Intel Details Core Ultra ‘Meteor Lake’ Architecture, Launches December 14

(Image credit: Intel)
Intel Innovation 2023

Meteor Lake: Core Ultra Architecture Detailed, Due Dec. 14
Meteor Lake GPU: Chip doubles Integrated Graphics Performance Per Watt
5th-Gen Xeon: Intel Shows 288-Core Processor, Arrives Dec. 14
Arrow Lake Wafer: Showcase for 20A Process Node; Chips in 2024
Pike Creek: World’s First UCIe-Connected Chiplet-Based CPU
Lunar Lake-Based PC: Intel also unveils Panther Lake for 2025

Intel shared the deep-dive details of its disruptive new Meteor Lake processors during its Intel Tech Tour in Malaysia, and while the company isn’t sharing product-level details yet, like the different chip models, before their launch on December 14, it’s whipping the covers off its new 3D performance hybrid architecture. That includes details about the chips’ CPU and GPU core microarchitectures, neural processing unit, Foveros 3D packaging that melds multiple chiplets into one chip, a new approach to power management, and its new low-power-island e-cores that create a third tier of CPU compute power in addition to the standard P-cores and E-cores. Intel also shared core details about its new EUV-enabled Intel 4 process node, which it says is delivering the best initial yields the company has seen in a decade.

Intel says its new design methodology results in stunning gains in power efficiency, but it hasn’t shared performance benchmarks yet. The company describes its move to Foveros 3D packaging technology as its largest architectural shift in 40 years, a fair statement given the radical new packaging technology will pave the way to more advanced chips in the future, with CEO Pat Gelsinger even calling it the company’s next ‘Centrino moment.’ These are needed changes as Intel looks to regain the lead over its primary fab competitor, TSMC, in process node tech, and outmaneuver its primary chip competitor, AMD, with its new chiplet-based architecture. Intel also has to fend off Apple, which has now made a disruptive entrance into the laptop market with faster, more power efficient processors.

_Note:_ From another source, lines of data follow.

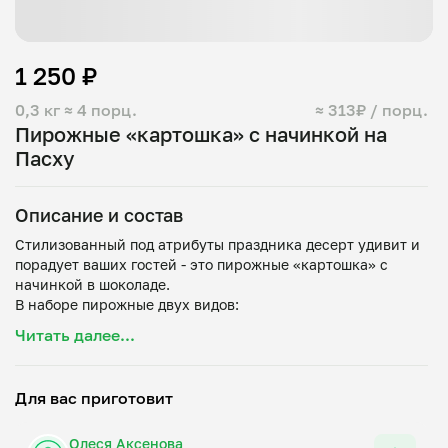
1 250 ₽
0,3 кг
≈ 4 порц.
≈ 313₽ / порц.
Пирожные «картошка» с начинкой на
Пасху
Описание и состав
Стилизованный под атрибуты праздника десерт удивит и
порадует ваших гостей - это пирожные «картошка» с
начинкой в шоколаде.
В наборе пирожные двух видов:
- шоколадная картошка со сливочным кремом и каплей
Читать далее...
коньяка, начинка - шоколадный ганаш «кофе-боб тонка»:
благородно, ароматно, насыщенно.
- ванильная картошка со сливочным кремом с лимонной
Для вас приготовит
ноткой и шоколадной начинкой «ягодный ганаш»: ярко,
сочно, живо.
Олеся Аксенова
В коробке 4 пирожных с начинкой (2-2) и еще 4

Meteor Lake marks not only a fundamental rethinking of Intel’s processor design, but also its approach to fabricating its processors – these are the company’s first mainstream chips to use silicon from a competing fab. Intel leans on TSMC’s process node tech for three of the four active tiles on the processor, selecting two less expensive TSMC nodes for some functions, and one higher-density and higher-performance TSMC node than its own ‘Intel 4’ node that it uses for its CPU tile.

We’ll start at the top, covering the basic design elements, and then dive into the deeper details of each unit. We also have details of the overall AI implementation and software, along with the design decisions behind the new Foveros 3D-based architecture.

Intel Meteor Lake Architecture Overview

Intel refers to its die disaggregation technique as a ‘tiled’ architecture, whereas the rest of the industry refers to this as a chiplet architecture. In truth, there really isn’t much technical differentiation between the two terminologies. Intel says that a ‘tiled’ processor refers to a chip using advanced packaging, which enables parallel communication between the chip units, while standard packaging employs a serial interface that isn’t as performant or energy efficient. However, other competing processors with advanced packaging are still referred to as chiplet-based, so the terms are largely interchangeable.

Swipe to scroll horizontally
Intel Meteor Lake Tile/ChipletManufacturer / Node
CPU TileIntel / 'Intel 4'
3D Foveros Base DieIntel / 22FFL (Intel 16)
GPU Tile (tGPU)TSMC / N5 (5nm)
SoC TileTSMC / N6 (6nm)
IOE TileTSMC / N6 (6nm)

Meteor lake has four disaggregated active tiles mounted atop one passive interposer: a Compute (CPU) tile, graphics (GPU) tile, SoC tile, and I/O tile. All these units are Intel-designed and feature Intel microarchitectures, but external foundry TSMC will manufacture the I/O, SoC, and GPU tiles, while Intel manufactures the CPU tiles on its Intel 4 process. All four of these active tiles ride on top of a single unifying Intel-produced Foveros 3D base tile that ties together the functional units with high enough bandwidth and low enough latency for the chip to function as close to one monolithic die as possible.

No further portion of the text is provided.